--- Available records ---

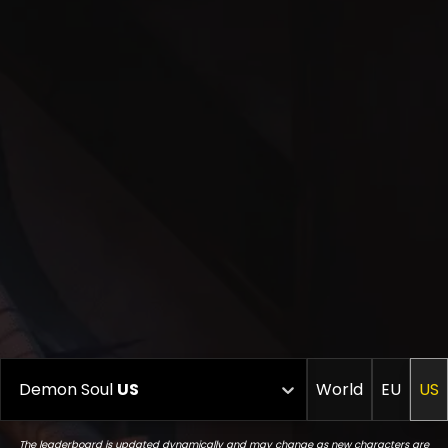
Demon Soul
US
World
EU
US
The leaderboard is updated dynamically and may change as new characters are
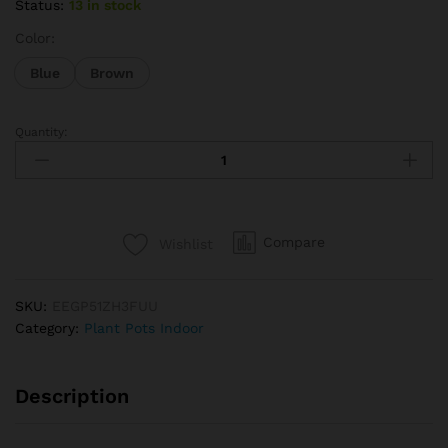
Status:
13 in stock
Color:
Blue
Brown
Quantity:
Multi-
Function
Wooden
Garden
Herb
Compare
Wishlist
Planter
Window
Box
SKU:
EEGP51ZH3FUU
Trough
Category:
Plant Pots Indoor
Pot
Succulent
Flower
Description
Plant
Bed
New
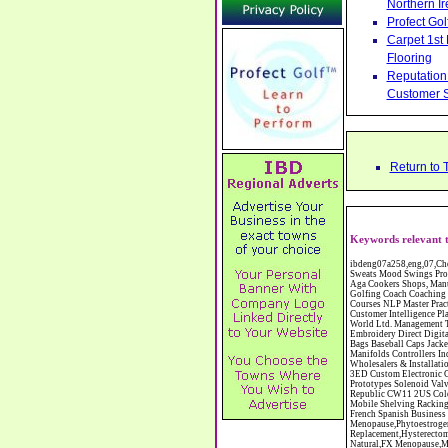
Northern Ir
Profect Go
Carpet 1st
Flooring
Reputation 
Customer S
Return to
Keywords relevant t
ibdeng07a258,eng,07,Cheshire,sandbach,Novanutri NHSteps FX Menopause Food Supplement Capsules Alternative to HRT ERT Relief from Hot Flushes Night Sweats Mood Swings Prostate and Bladder Conditions,https://www.internetbusinessdirectory.co.uk/cheshire/sandbach/ibdeng07a258.htm, Moorland Cookers Limited Aga Cookers Shops, Manufactures, Service and Installation holmes chapel cheshire CW4 7AS Fully Reconditioned Aga Cookers Refurbished Aga Repairs Cheshire Golf Golfing Coach Coaching Training Workshops Personal Development Self Awareness Self Development Training England Scotland Wales UK Workshops Seminars Courses NLP Master Practitioner Neuro Linguistic Programming Carpet 1st Carpet Wholesalers Bolton Greater Manchester Lancashire BL1 4QR Reputation Aegis - Customer Intelligence Platform for verified reviews, customer feedback and Advanced Customer Satisfaction Surveys & Online Reputation Management Features Profect World Ltd. Management Training chester cheshire CH3 9DU Personal Development Self Awareness Training NLP Neuro Linguistic Programming Workshops Seminars Embroidery Direct Digital Printing Chester cheshire CH3 6NN Direct to Garment Digital Printing Corporate Clothing Printed T-Shirts Polo Shirts Sweatshirts Towels Bags Baseball Caps Jackets Fleeces Printers T Shirts Sweat Shirts Instrumentation Temperature Guages Pressure Guage Flow Instruments Gas Regulators Valves Manifolds Controllers Indicators RTD's Thermocouples 2 way 3 way 5 way Manifold One for Instrumentation Ltd. Gas Equipment & Supplies Manufactures, Wholesalers & Installation Congleton cheshire C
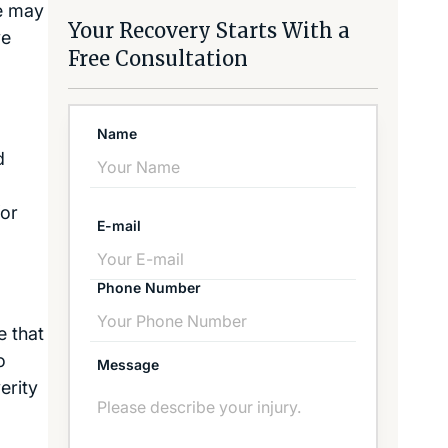
he may
Your Recovery Starts With a
ve
Free Consultation
Name
d
for
E-mail
Phone Number
e that
o
Message
erity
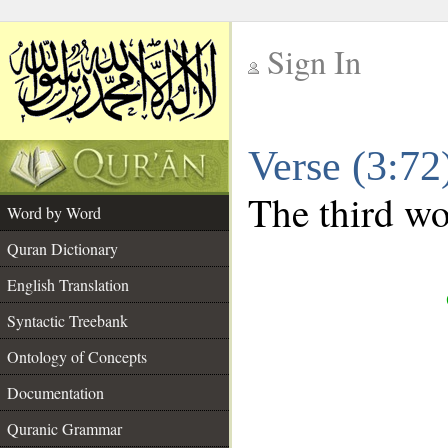
Sign In
__
Verse (3:7
__
The third wor
Word by Word
Quran Dictionary
English Translation
Syntactic Treebank
Ontology of Concepts
Documentation
Quranic Grammar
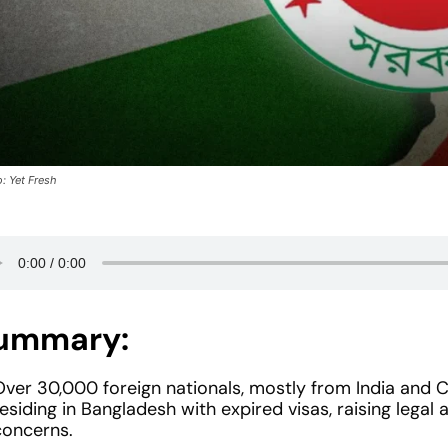
: Yet Fresh
ummary:
Over 30,000 foreign nationals, mostly from India and C
esiding in Bangladesh with expired visas, raising lega
concerns.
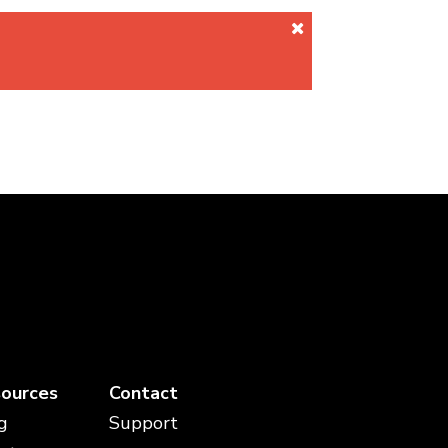
ources
Contact
g
Support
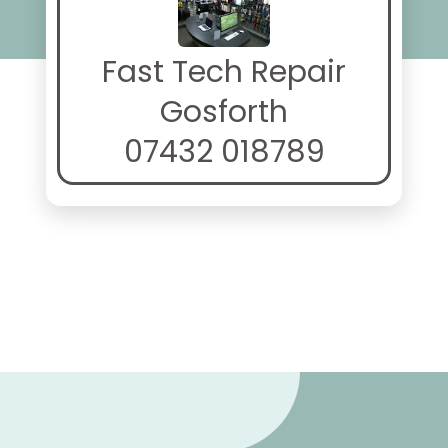
Fast Tech Repair
Gosforth
07432 018789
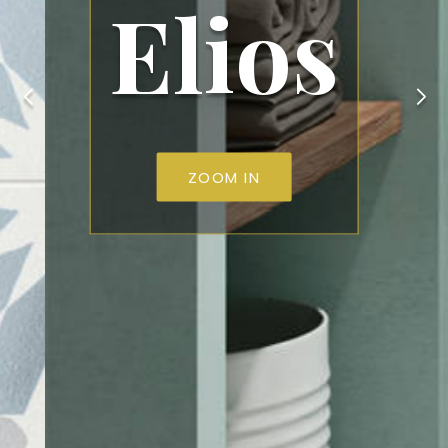
Elios
ZOOM IN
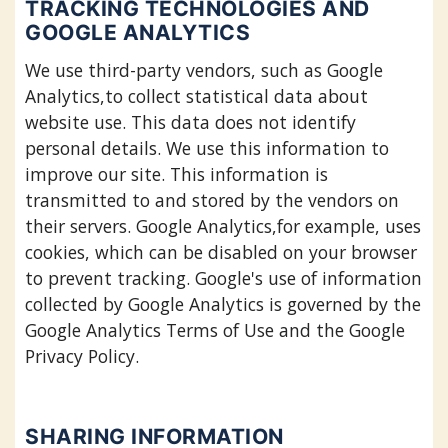
TRACKING TECHNOLOGIES AND
GOOGLE ANALYTICS
We use third-party vendors, such as Google
Analytics,to collect statistical data about
website use. This data does not identify
personal details. We use this information to
improve our site. This information is
transmitted to and stored by the vendors on
their servers. Google Analytics,for example, uses
cookies, which can be disabled on your browser
to prevent tracking. Google's use of information
collected by Google Analytics is governed by the
Google Analytics Terms of Use and the Google
Privacy Policy.
SHARING INFORMATION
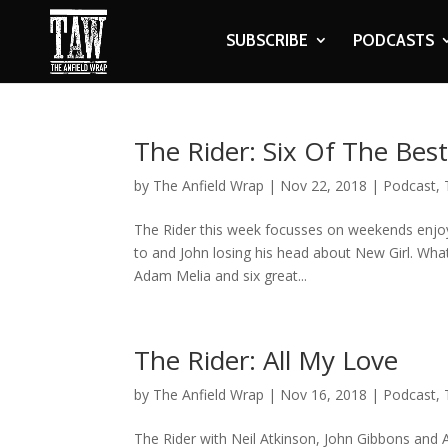
SUBSCRIBE
PODCASTS
The Rider: Six Of The Bes
by
The Anfield Wrap
|
Nov 22, 2018
|
Podcast
,
The Rider this week focusses on weekends enjoye
to and John losing his head about New Girl. Wh
Adam Melia and six great...
The Rider: All My Love
by
The Anfield Wrap
|
Nov 16, 2018
|
Podcast
,
The Rider with Neil Atkinson, John Gibbons and 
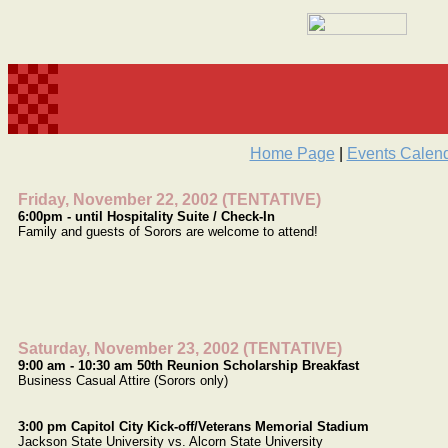
Home Page
|
Events Calen
Friday, November 22, 2002 (TENTATIVE)
6:00pm - until Hospitality Suite / Check-In
Family and guests of Sorors are welcome to attend!
Saturday, November 23, 2002 (TENTATIVE)
9:00 am - 10:30 am 50th Reunion Scholarship Breakfast
Business Casual Attire (Sorors only)
3:00 pm Capitol City Kick-off/Veterans Memorial Stadium
Jackson State University vs. Alcorn State University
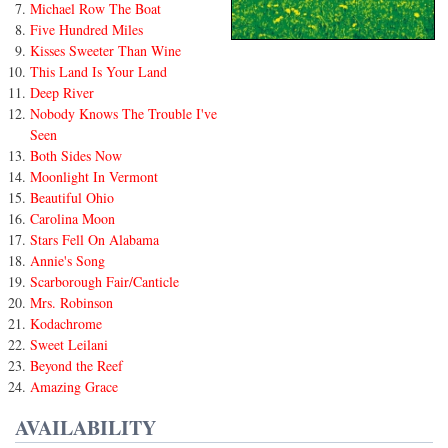
Michael Row The Boat
Five Hundred Miles
Kisses Sweeter Than Wine
This Land Is Your Land
Deep River
Nobody Knows The Trouble I've
Seen
Both Sides Now
Moonlight In Vermont
Beautiful Ohio
Carolina Moon
Stars Fell On Alabama
Annie's Song
Scarborough Fair/Canticle
Mrs. Robinson
Kodachrome
Sweet Leilani
Beyond the Reef
Amazing Grace
AVAILABILITY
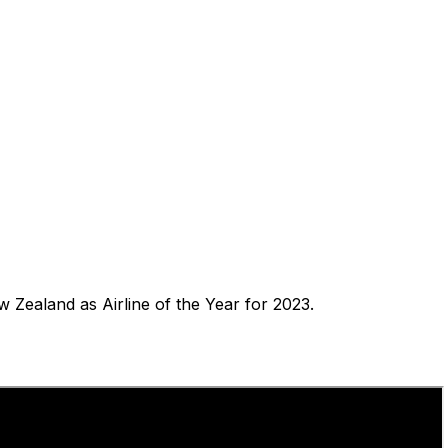
ealand as Airline of the Year for 2023.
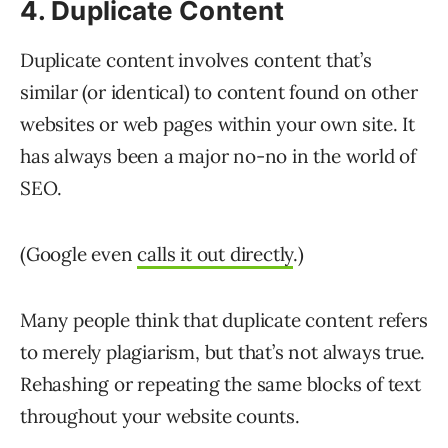
4. Duplicate Content
Duplicate content involves content that’s
similar (or identical) to content found on other
websites or web pages within your own site. It
has always been a major no-no in the world of
SEO.
(Google even
calls it out directly
.)
Many people think that duplicate content refers
to merely plagiarism, but that’s not always true.
Rehashing or repeating the same blocks of text
throughout your website counts.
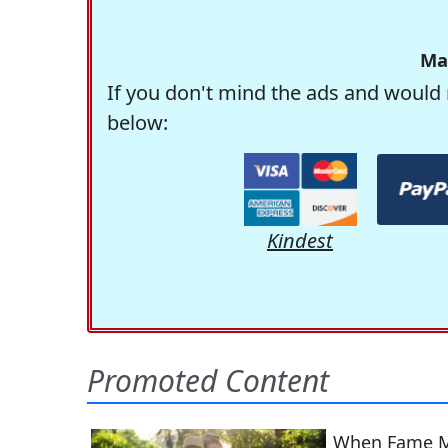
Ma
If you don't mind the ads and would 
below:
Kindest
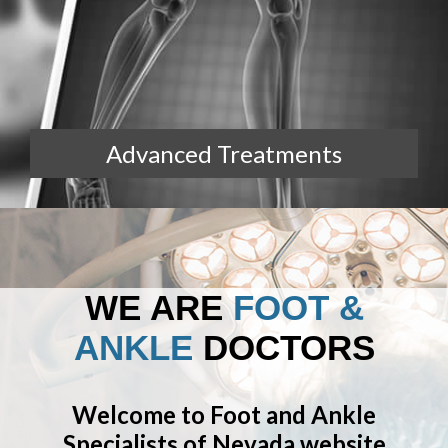
Advanced Treatments
WE ARE
FOOT &
ANKLE
DOCTORS
Welcome to Foot and Ankle
Specialists of Nevada website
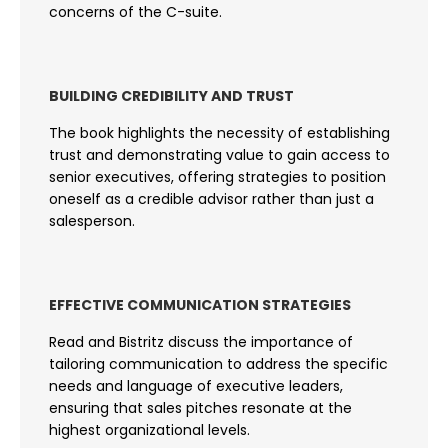
concerns of the C-suite.
BUILDING CREDIBILITY AND TRUST
The book highlights the necessity of establishing
trust and demonstrating value to gain access to
senior executives, offering strategies to position
oneself as a credible advisor rather than just a
salesperson.
EFFECTIVE COMMUNICATION STRATEGIES
Read and Bistritz discuss the importance of
tailoring communication to address the specific
needs and language of executive leaders,
ensuring that sales pitches resonate at the
highest organizational levels.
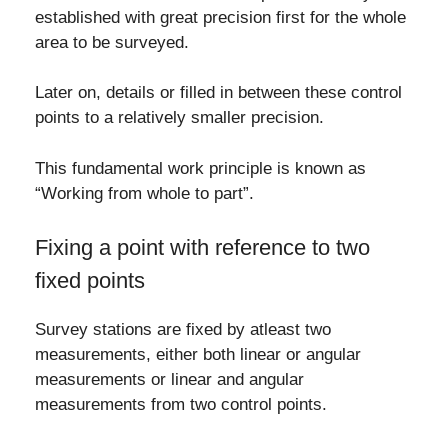
established with great precision first for the whole
area to be surveyed.
Later on, details or filled in between these control
points to a relatively smaller precision.
This fundamental work principle is known as
“Working from whole to part”.
Fixing a point with reference to two
fixed points
Survey stations are fixed by atleast two
measurements, either both linear or angular
measurements or linear and angular
measurements from two control points.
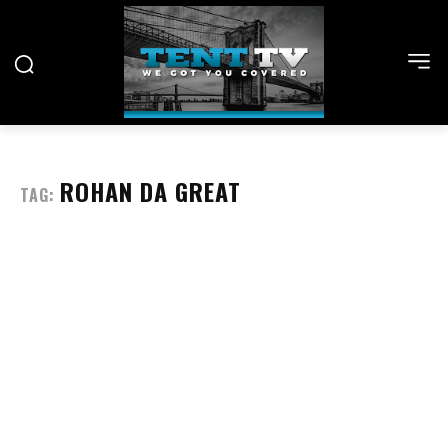
ROHAN DA GREAT
TAG:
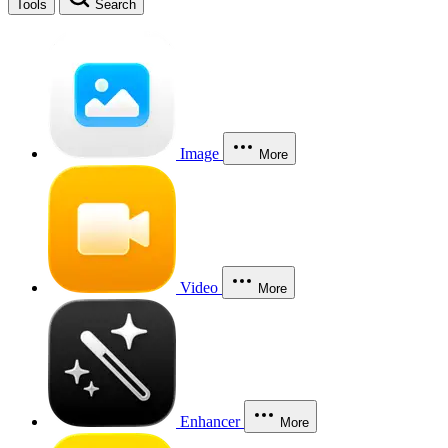
Tools
Search
Image
More
Video
More
Enhancer
More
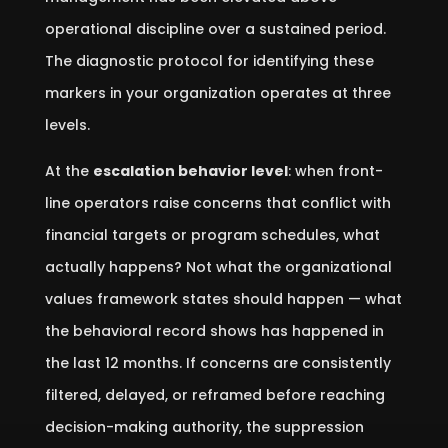
operational discipline over a sustained period.
The diagnostic protocol for identifying these
markers in your organization operates at three
levels.
At the
escalation behavior level
: when front-
line operators raise concerns that conflict with
financial targets or program schedules, what
actually happens? Not what the organizational
values framework states should happen — what
the behavioral record shows has happened in
the last 12 months. If concerns are consistently
filtered, delayed, or reframed before reaching
decision-making authority, the suppression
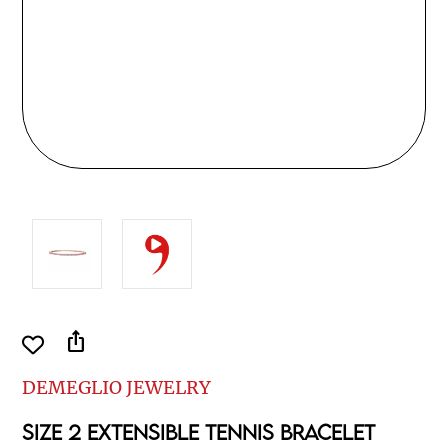
ios_share
DEMEGLIO JEWELRY
SIZE 2 EXTENSIBLE TENNIS BRACELET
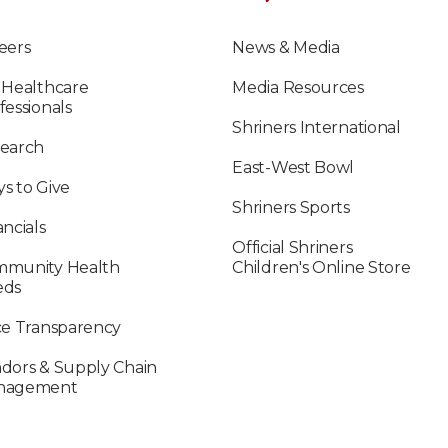
eers
News & Media
 Healthcare
Media Resources
fessionals
Shriners International
earch
East-West Bowl
s to Give
Shriners Sports
ancials
Official Shriners
munity Health
Children's Online Store
eds
ce Transparency
dors & Supply Chain
nagement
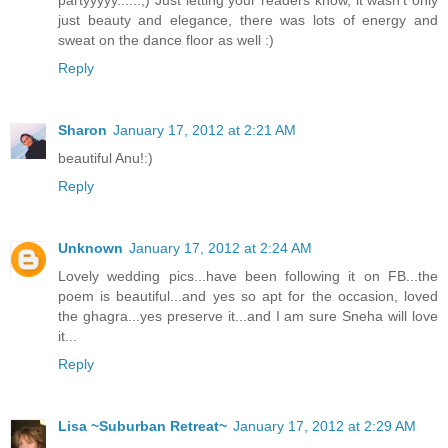
partyyyyy......;) Just letting your readers know, it wasn't only
just beauty and elegance, there was lots of energy and
sweat on the dance floor as well :)
Reply
Sharon
January 17, 2012 at 2:21 AM
beautiful Anu!:)
Reply
Unknown
January 17, 2012 at 2:24 AM
Lovely wedding pics...have been following it on FB...the
poem is beautiful...and yes so apt for the occasion, loved
the ghagra...yes preserve it...and I am sure Sneha will love
it...
Reply
Lisa ~Suburban Retreat~
January 17, 2012 at 2:29 AM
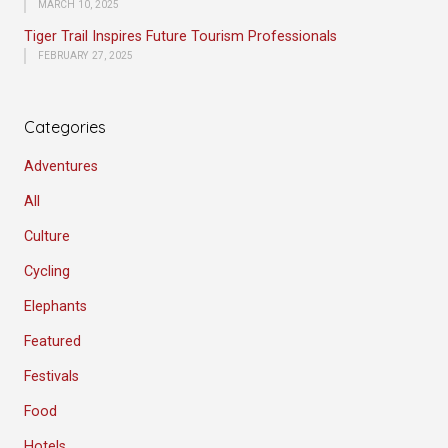
MARCH 10, 2025
Tiger Trail Inspires Future Tourism Professionals
FEBRUARY 27, 2025
Categories
Adventures
All
Culture
Cycling
Elephants
Featured
Festivals
Food
Hotels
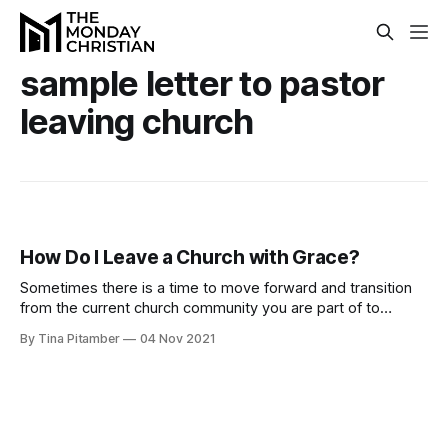
sample letter to pastor
leaving church
How Do I Leave a Church with Grace?
Sometimes there is a time to move forward and transition
from the current church community you are part of to
another church. But how should you do this?
By Tina Pitamber
04 Nov 2021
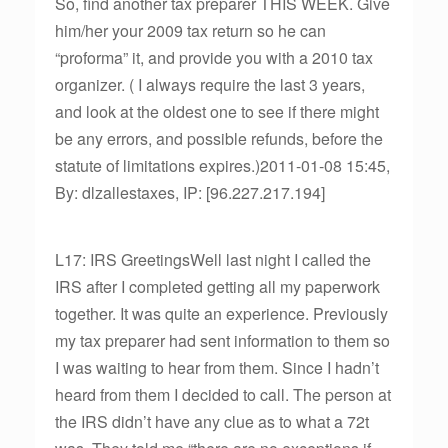
So, find another tax preparer THIS WEEK. Give
him/her your 2009 tax return so he can
“proforma” it, and provide you with a 2010 tax
organizer. ( I always require the last 3 years,
and look at the oldest one to see if there might
be any errors, and possible refunds, before the
statute of limitations expires.)2011-01-08 15:45,
By: dlzallestaxes, IP: [96.227.217.194]
L17: IRS GreetingsWell last night I called the
IRS after I completed getting all my paperwork
together. It was quite an experience. Previously
my tax preparer had sent information to them so
I was waiting to hear from them. Since I hadn’t
heard from them I decided to call. The person at
the IRS didn’t have any clue as to what a 72t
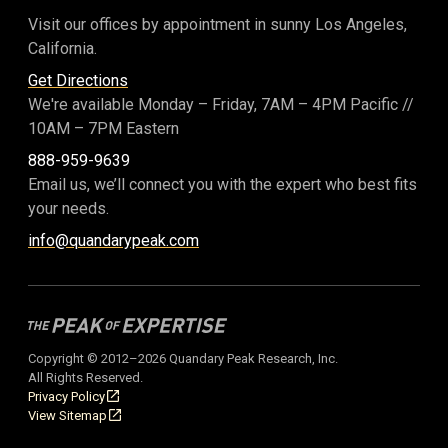
Visit our offices by appointment in sunny Los Angeles,
California.
Get Directions
We're available Monday – Friday,
7AM – 4PM Pacific
//
10AM – 7PM Eastern
888-959-9639
Email us, we’ll connect you with the expert who best fits
your needs.
info@quandarypeak.com
Copyright © 2012–2026 Quandary Peak Research, Inc.
All Rights Reserved.
Privacy Policy
View Sitemap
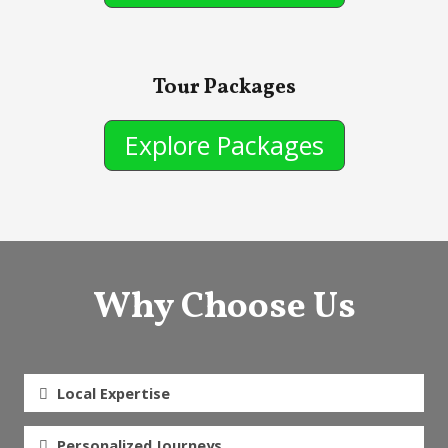
Tour Packages
Explore Packages
Why Choose Us
Local Expertise
Personalized Journeys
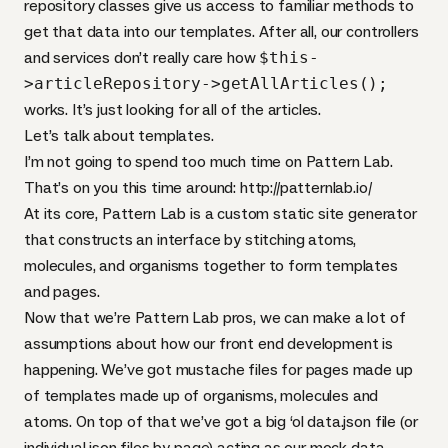
repository classes give us access to familiar methods to
get that data into our templates. After all, our controllers
and services don’t really care how
$this-
>articleRepository->getAllArticles();
works. It’s just looking for all of the articles.
Let’s talk about templates.
I’m not going to spend too much time on Pattern Lab.
That’s on you this time around: http://patternlab.io/
At its core, Pattern Lab is a custom static site generator
that constructs an interface by stitching atoms,
molecules, and organisms together to form templates
and pages.
Now that we’re Pattern Lab pros, we can make a lot of
assumptions about how our front end development is
happening. We’ve got mustache files for pages made up
of templates made up of organisms, molecules and
atoms. On top of that we’ve got a big ‘ol data.json file (or
individual json files by page) acting as our mock data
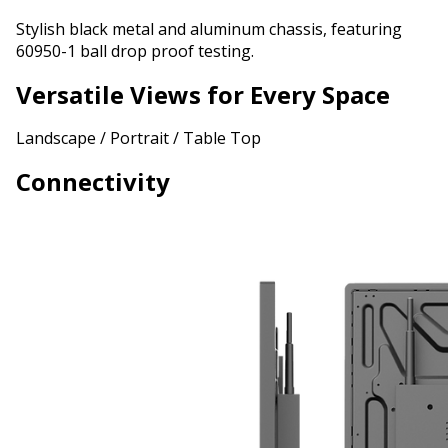
Stylish black metal and aluminum chassis, featuring
60950-1 ball drop proof testing.
Versatile Views for Every Space
Landscape / Portrait / Table Top
Connectivity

---

• **Work required**
Repeat, with no pictures, every line from the top of the entries above through the line that has "Keywords relevant t", keeping each one exact.

• **Answer for this exercise**
Demon Soul
US
World
EU
US
The leaderboard is updated dynamically and may change as new characters are
Status:
13 in stock
Color:
Blue
Brown
Quantity:
Multi-
Function
Wooden
Garden
Herb
Compare
Wishlist
Planter
Window
Box
SKU:
EEGP51ZH3FUU
Trough
Category:
Plant Pots Indoor
Pot
Succulent
Flower
Description
Plant
Bed
New
Northern Ir
Profect Go
Carpet 1st
Flooring
Reputation 
Customer S
Return to
Keywords relevant t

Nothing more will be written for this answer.